#### [Work order]
Every line of the records below from the line with "Here is an image. Segment" up to and including the line with "<instances>...</instances> (empty list if none). Coordinate" must be reproduced exactly, and no line outside that range.

[Stored data entries]
________________

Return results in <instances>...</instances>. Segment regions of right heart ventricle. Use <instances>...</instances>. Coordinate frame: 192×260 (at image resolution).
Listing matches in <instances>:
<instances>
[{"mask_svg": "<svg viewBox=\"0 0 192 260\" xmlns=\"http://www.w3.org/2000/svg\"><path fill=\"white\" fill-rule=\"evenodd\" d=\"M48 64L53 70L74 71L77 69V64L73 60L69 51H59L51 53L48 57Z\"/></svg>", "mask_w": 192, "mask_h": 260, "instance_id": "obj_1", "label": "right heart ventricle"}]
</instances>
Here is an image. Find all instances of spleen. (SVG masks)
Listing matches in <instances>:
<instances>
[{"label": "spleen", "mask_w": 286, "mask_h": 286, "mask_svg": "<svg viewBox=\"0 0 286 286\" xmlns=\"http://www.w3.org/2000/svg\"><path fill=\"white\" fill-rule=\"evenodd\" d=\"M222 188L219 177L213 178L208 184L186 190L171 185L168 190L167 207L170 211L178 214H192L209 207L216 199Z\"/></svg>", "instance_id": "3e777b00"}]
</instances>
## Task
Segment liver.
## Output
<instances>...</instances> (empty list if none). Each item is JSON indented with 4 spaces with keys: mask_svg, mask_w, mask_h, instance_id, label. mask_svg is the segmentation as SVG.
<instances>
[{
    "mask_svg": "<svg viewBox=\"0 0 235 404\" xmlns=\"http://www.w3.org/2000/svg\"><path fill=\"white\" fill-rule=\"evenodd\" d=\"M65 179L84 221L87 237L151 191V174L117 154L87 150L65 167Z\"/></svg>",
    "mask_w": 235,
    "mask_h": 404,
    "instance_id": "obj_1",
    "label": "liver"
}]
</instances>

________________

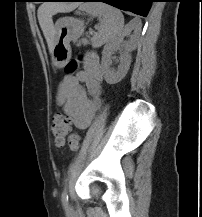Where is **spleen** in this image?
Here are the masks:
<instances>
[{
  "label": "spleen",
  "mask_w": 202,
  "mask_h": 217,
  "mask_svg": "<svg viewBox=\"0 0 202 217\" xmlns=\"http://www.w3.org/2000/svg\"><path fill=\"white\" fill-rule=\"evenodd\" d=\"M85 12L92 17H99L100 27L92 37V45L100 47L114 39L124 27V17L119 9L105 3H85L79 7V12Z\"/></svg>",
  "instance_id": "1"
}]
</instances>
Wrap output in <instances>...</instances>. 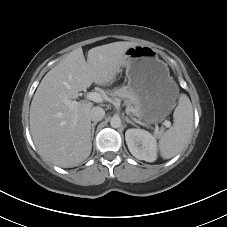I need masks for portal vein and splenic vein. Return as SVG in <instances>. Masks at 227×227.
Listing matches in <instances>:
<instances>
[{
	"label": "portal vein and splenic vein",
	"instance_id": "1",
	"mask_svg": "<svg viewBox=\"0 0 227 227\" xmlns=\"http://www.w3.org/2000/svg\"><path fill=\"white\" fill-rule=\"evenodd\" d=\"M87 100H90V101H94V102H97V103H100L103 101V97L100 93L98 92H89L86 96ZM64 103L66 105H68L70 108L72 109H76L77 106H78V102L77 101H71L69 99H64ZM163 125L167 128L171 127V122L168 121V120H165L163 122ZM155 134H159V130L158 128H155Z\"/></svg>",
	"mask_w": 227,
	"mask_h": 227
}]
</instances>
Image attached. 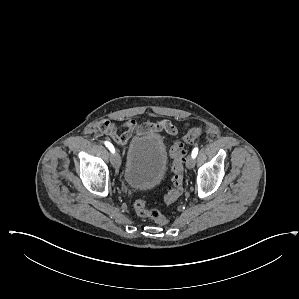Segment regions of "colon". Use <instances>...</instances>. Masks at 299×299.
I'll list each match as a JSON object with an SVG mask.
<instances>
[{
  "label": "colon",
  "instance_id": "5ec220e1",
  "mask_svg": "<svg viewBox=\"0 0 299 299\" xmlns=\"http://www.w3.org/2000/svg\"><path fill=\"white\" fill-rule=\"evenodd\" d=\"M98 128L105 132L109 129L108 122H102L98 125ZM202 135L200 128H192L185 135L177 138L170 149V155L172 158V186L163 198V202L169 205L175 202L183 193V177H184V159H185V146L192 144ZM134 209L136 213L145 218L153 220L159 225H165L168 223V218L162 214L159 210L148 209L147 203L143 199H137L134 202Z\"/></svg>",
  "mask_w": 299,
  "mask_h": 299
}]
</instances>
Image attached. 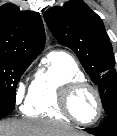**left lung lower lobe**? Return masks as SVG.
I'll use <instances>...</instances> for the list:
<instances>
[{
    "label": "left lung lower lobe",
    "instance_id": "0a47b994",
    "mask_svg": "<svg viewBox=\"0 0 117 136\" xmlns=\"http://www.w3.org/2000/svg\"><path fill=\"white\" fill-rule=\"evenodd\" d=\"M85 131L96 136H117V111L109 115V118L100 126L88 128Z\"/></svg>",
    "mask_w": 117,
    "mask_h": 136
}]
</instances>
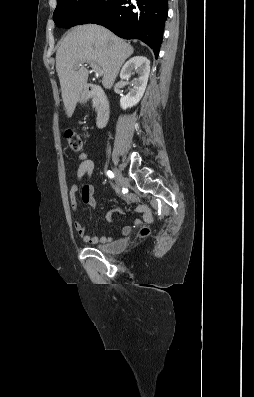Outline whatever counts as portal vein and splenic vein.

________________

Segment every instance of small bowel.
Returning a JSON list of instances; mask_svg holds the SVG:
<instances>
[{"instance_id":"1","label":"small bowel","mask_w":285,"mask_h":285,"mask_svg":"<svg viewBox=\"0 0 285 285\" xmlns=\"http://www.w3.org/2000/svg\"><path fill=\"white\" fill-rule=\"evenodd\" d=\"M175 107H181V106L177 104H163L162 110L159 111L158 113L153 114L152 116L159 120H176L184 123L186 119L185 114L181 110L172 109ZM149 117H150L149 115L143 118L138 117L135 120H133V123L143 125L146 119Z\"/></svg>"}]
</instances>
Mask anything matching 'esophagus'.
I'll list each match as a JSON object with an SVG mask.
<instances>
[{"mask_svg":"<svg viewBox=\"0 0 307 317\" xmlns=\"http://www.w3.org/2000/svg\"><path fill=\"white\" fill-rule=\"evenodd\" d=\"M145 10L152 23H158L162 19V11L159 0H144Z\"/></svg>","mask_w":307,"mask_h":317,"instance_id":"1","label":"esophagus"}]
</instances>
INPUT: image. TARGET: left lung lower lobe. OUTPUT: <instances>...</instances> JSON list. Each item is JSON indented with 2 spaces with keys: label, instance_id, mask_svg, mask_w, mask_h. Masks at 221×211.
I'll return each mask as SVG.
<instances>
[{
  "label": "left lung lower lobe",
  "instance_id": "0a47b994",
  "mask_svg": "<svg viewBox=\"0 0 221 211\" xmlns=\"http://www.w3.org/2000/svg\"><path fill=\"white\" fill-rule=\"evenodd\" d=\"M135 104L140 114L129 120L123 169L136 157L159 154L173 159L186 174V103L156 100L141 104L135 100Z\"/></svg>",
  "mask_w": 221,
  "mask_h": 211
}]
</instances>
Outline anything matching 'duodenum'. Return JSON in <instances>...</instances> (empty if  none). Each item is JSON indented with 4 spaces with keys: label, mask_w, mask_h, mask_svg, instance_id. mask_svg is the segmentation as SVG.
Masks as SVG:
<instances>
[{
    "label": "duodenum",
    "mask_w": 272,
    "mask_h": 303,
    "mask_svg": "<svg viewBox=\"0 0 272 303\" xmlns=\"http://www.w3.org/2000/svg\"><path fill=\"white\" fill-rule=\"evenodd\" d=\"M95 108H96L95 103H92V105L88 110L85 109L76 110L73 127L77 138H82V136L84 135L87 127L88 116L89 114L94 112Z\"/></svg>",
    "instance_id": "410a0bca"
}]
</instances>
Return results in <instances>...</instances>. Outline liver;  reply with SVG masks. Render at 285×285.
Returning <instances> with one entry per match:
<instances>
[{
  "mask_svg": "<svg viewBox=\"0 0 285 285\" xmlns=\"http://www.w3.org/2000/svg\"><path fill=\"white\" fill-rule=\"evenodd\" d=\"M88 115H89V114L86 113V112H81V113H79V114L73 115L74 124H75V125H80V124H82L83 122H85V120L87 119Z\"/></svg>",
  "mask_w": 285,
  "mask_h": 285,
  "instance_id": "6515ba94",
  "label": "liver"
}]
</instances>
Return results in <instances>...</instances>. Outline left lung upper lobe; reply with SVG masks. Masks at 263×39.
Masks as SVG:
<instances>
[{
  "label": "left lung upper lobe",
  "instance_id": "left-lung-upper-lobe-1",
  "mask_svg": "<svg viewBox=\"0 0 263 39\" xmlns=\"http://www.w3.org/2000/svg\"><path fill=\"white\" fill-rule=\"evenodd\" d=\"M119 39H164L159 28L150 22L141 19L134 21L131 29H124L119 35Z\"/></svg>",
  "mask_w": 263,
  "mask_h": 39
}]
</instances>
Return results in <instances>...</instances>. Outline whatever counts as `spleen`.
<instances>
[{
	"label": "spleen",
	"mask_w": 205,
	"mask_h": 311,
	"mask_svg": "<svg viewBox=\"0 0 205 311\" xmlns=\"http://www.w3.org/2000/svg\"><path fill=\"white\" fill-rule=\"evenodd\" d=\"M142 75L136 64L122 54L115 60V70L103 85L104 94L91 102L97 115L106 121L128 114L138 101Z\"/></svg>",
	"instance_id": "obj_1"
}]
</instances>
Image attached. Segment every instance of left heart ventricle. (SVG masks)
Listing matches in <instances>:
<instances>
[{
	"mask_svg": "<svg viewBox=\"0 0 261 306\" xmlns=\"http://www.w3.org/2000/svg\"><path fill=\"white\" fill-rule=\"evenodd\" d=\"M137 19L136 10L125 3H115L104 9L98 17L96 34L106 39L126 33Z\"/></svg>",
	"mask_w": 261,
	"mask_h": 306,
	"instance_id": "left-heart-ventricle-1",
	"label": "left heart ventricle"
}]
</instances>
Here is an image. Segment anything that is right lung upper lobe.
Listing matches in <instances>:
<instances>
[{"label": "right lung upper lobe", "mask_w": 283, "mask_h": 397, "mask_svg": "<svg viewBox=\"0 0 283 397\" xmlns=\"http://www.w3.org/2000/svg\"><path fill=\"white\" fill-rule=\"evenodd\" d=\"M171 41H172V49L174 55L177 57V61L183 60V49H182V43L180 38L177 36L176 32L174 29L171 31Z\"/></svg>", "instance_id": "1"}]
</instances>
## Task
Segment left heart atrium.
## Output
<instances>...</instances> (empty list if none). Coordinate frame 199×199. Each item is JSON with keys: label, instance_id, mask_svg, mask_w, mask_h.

________________

#### [Completed task]
Here is an image. Segment anything that is right lung upper lobe.
Listing matches in <instances>:
<instances>
[{"label": "right lung upper lobe", "mask_w": 283, "mask_h": 397, "mask_svg": "<svg viewBox=\"0 0 283 397\" xmlns=\"http://www.w3.org/2000/svg\"><path fill=\"white\" fill-rule=\"evenodd\" d=\"M171 41H172V49L174 55L177 57V61L183 60V49H182V43L180 38L177 36L176 32L174 29L171 31Z\"/></svg>", "instance_id": "1"}]
</instances>
## Task
Segment left heart atrium.
## Output
<instances>...</instances> (empty list if none). Coordinate frame 199×199. Each item is JSON with keys: label, instance_id, mask_svg, mask_w, mask_h.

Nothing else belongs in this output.